Quando o inimigo é uma força externa, nem sempre há motivos para alimentar o medo. Mas quando os inimigos se encontram no nosso próprio interior (traumas, recalques, frustrações, fracassos...), provocando medos paralisantes, é preciso ter a coragem para desvelá-los, conhecer a raiz de onde brotam, entrar em diálogo e reconciliar-nos com tudo aquilo que foi rejeitado e que continua envenenando nossa vida.
Podemos ser presa fácil de um medo que foi introjetado pelas experiências de insegurança e frustração do passado, e que impede deslanchar todas as nossas potencialidades humanas. Tal medo nos aniquila, pois mina toda possibilidade de alimentar a fé-confiança em nós mesmos, nos outros, e sobretudo n’Aquele que nunca provoca medo, com ameaças de inferno, julgamentos...
No fundo, o medo é a ignorância com respeito a nós mesmos; vivemos a cultura da superficialidade e esquecemos o caminho que dá acesso ao nosso coração. Se conhecêssemos nosso verdadeiro ser, não ha-veria lugar para o medo, que nos mantém confinados na prisão de nossa interioridade doentia. Se experimentássemos, por nós mesmos, a realidade que nos fundamenta, estaríamos sempre tranquilos e em paz.
Uma sadia interioridade supõe mobilizar o coração para a imprevisível revelação de um Deus Outro, que faz de nosso ser sua morada. Isso implica adentrar-nos com os pés descalços, despojando-nos de nosso afã de domínio, de controle, “deixando Deus ser Deus”: amor, mistério, surpresa, desconcerto, noite...
Todos nós já tivemos a oportunidade de perceber as consequências funestas quando levamos uma vida dispersa, agitada, ansiosa, evasiva, inquieta...; e, ao contrário, o que sentimos e saboreamos quando entramos no espaço interior, mesmo que seja por poucos instantes: a paz do coração, a serenidade prazerosa, a percepção do sussurro amável, a brisa que nos envolve quando permanecemos submergidos na certeza de saber que somos amados, sem dependência e nem fragmentação.
Alguns testemunhos confirmam e dão crédito a esta experiência interior: “Fizeste-nos para ti, e inquieto está nosso coração até que descanse em ti” (S. Agostinho). “Nada te perturbe, nada te espante, quem a Deus tem, nada lhe falta, só Deus basta” (S. Teresa de Jesus)

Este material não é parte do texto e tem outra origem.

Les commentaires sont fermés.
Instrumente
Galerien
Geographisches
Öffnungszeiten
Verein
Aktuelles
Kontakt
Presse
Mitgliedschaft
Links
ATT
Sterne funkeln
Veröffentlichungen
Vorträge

Sem a superação cotidiana desse medo, nossa missão estará comprometida; perderá sua força inovadora, garantida pela novidade do Projeto de Deus. O compromisso com o Reino requer de todos uma forte dose de coragem e uma alma ágil, animada e vivificada pelo sabor da aventura e da novidade.
Nada de medo nesta terra sobre a qual Jesus pisou e nos corações que Ele visita diariamente.
O velho medo não vigora onde os olhos se abrem para a suprema realidade do mundo como criação de Deus, e da vida como um presente d’Ele.
Vencido o medo, nós nos tornaremos autênticos(as), criativos(as) e audazes seguidores(as) de Jesus.
“Quem for medroso e tímido volte para trás” (Jz. 7,3).
Texto bíblico: Mt. 10,26-33
* Jesus conhece a necessidade de intervir no mais escondido de
cada um dos seus discípulos; ali estão alojados os mais diferentes medos, que minam a força e a coragem do seguimento.
* Dar nomes aos medos pessoais: são reais? Imaginários?
* Quê desejos alimentam e sustentam sua vida?